Duncan’s friend Cathy, a local teacher of English, met up with us and walked us through the dinner whilst the owner actually grilled the meat right in front of us. The restaurant had floor seating on wood and tables with built-in grills, and we were seated between a group of Korean women and on the other side, two touristing Japanese women. When the time came, our personal cook proceeded to quite literally cut up the meat, with a new vocabulary term for me: meat scissors, which appear just the same as other kitchen scissors.
Our modest amount of pork, plethora of side dishes and seasoning, and beer came to all of 30,000 KRW (US$25 or 2,282 yen) for the three of us.
One of the days we vowed to get lunch at the huge Jalgachi Fish Market, but it was to no avail. We got lost in the midst of the tightly packed lanes of small fish vendors, selling schools upon schools of tasty looking swimmers, plus juicy octopi and other sea life. Inside a warehouse building there were a bunch of tables and live fish to be cut up for sashimi or fried flavours, and this was to be our restaurant of choice, but it was incredibly overpriced. For a fraction of the price just for sashimi and some side dishes, we could have gotten something probably more fresh on Tsushima – Who knows when the fish were actually brought there, even if they were still swimming around.
So instead, we had a huge lunch of KFC — Korean Fried Chicken, that is — at a chain restaurant not far away from the market. A huge dish of this chicken plus little mochi “dogs” sat between Duncan and I, and we weren’t even able to devour the whole thing between the two of us. There were chopsticks and western utensils provided, but we were at odds to figure out what the etiquette was for consuming said dish, since most of it seemed to be wings. Attempts to use chopsticks failed, and I was the first to give in to chowing down ribs-style.
Hand-washing was certainly required afterward to remove all the stickiness, so we discovered the somewhat awkward washroom with no door or separation between the sink and urinal.

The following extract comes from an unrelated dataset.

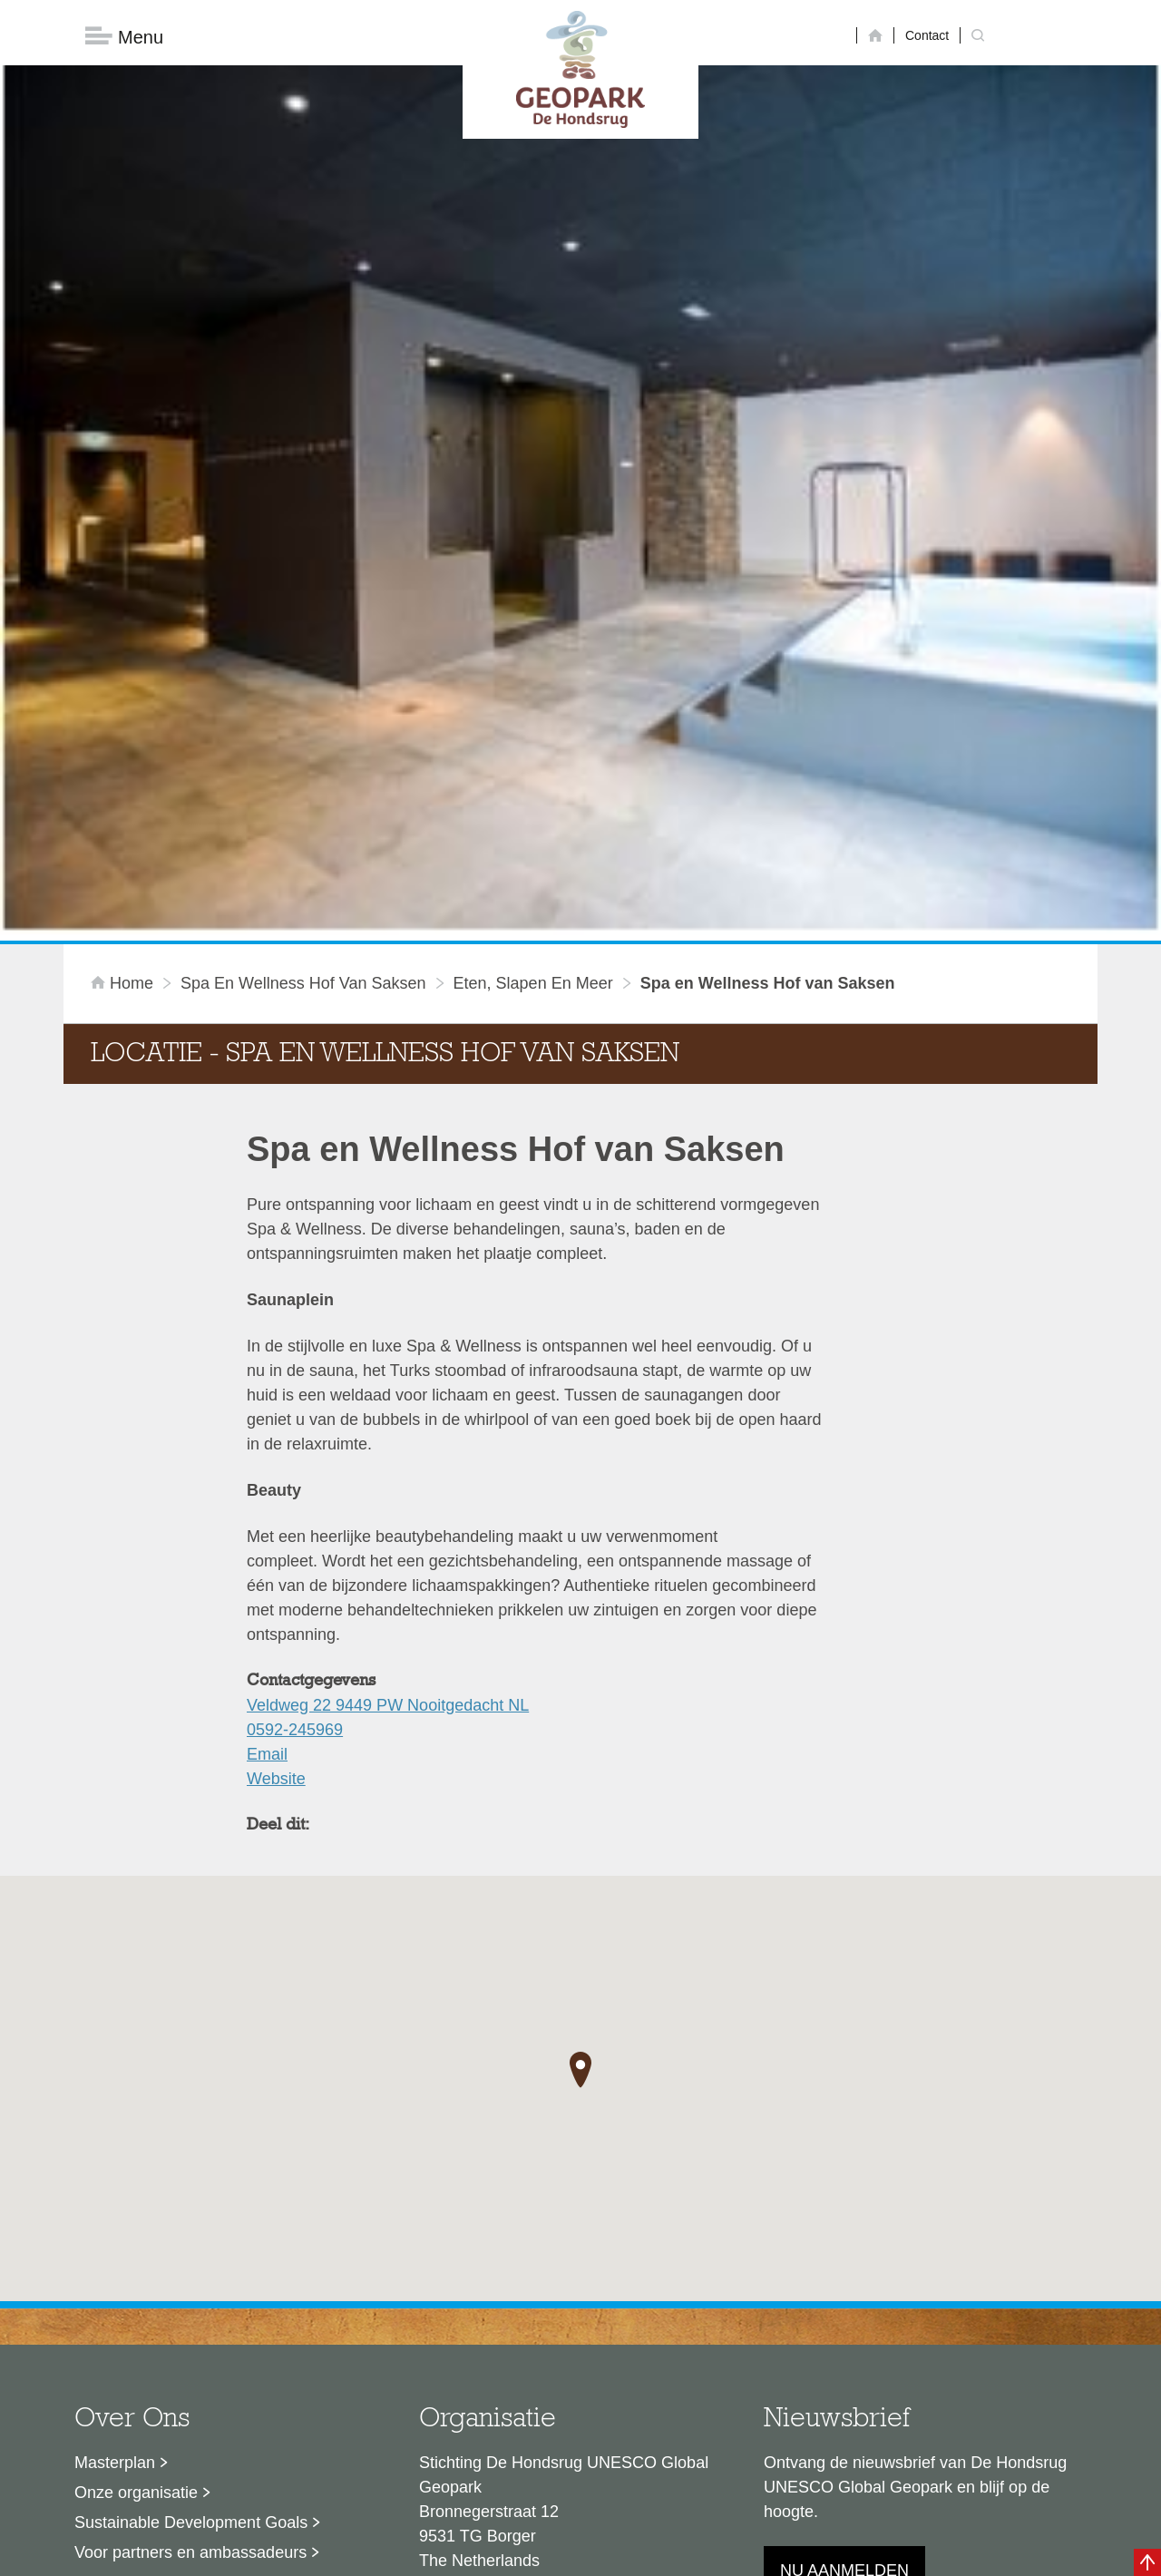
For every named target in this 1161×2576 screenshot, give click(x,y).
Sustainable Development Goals (190, 2305)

Luckily it wasn’t so busy.
For our breakfasts we stopped by the two cafés just outside our hotel: Holly’s and the one I can’t recall. Holly’s had a very sterilised appearance that seemed out of place with the rest of the area, much like the frozen yogurt café in Ho Chi Minh City. One of the days I still had leftover pastries from Tsushima so I subsided on those and a coffee, but the second day I had a lovely waffle with maple syrup that really hit the spot with an iced mocha. Comparing the size and calories with the price, this was proportionally by far the most expensive meal at 7,000 KRW (US$8).
On the morning of our return, I was foolish enough to order an apple-cinnamon pretzel from the other café, thinking they’d have them for take-away. Instead, it took maybe over ten minutes to get the order, as it was freshly made, and it turned into a sticky and over-sugary mess as I walked with it to the subway station. Avoid pretzel orders!
Another of my favourite Korean foods I didn’t try until after I returned. For a souvenir my supervisor, who also visited Korea that weekend, got me a pack of dried seaweed — But no ordinary seaweed. This stuff seems to have been fried, or is at least doused with oil, but more importantly seems to be lined with some form of spicy chili. It’s actually one of the spiciest Southeast Asian foods I’ve had since for the most part the food I ate in Thailand, for one reason or another, wasn’t actually very hot.